Although diabetes is not curable, the disease can generally be well managed and your pet able to live a long and happy life. Correct management not only requires ongoing medical and physical treatment but also preventing and treating and complications that can be caused by the disease.

Ongoing management

Medication– if your pet has been diagnosed with diabetes, they will be prescribed insulin. This helps to keep glucose levels within the blood at a stable level and prevents the side effects and complications of the disease. Insulin will need to be administered daily and timed around your pet’s meals.

Diet– along with medication, a diet is the best way you can manage diabetes in your dog or cat. The correct diet not only helps to stabilize blood sugar levels but also aids in preventing obesity.

Exercise– keeping your pet’s weight at a healthy level is vital to managing diabetes. Exercising is a useful tool for weight control, and in the short term also reduces sugar levels within the bloodstream.

Checkups– even with careful treatment, a pet with diabetes will need to have regular checkups with their vet. This is to ensure that the insulin prescribed is maintaining the correct glucose levels and that no further problems are developing.

Complications of diabetes

While managing your pet’s diabetes is obviously important for their health and longevity, correct care will also help you to avoid further complications that can arise from the disease.

Low blood sugar– although diabetes produces high blood sugar levels, pets can develop low blood sugar after beginning insulin treatment, particularly if there is an error in dosing.

Ketoacidosis– when the cells do not get enough glucose, the body begins to break down fat and muscle to use as fuel.
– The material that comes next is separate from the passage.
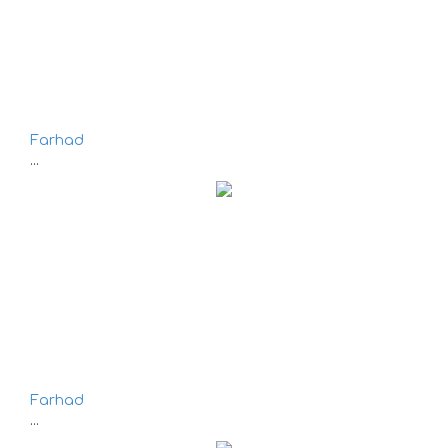
Farhad
...
Farhad
...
If left untreated this becomes a medical emergency.

Cataracts (dogs)– the surplus of glucose in the blood can create changes within the eye. The lens becomes cloudy, eventually resulting in blindness.

Pancreatitis (cats)– as natural insulin is created in the pancreas, pancreatitis (inflammation of the pancreas) can be both a cause of and a side effect of diabetes.

Peripheral neuropathy (cats)– this is a degeneration of the nerves that causes weakness of the legs and loss of coordination.

Organ damage– ongoing high levels of glucose in the blood can cause damage to the kidney, eyes, heart, and nerves.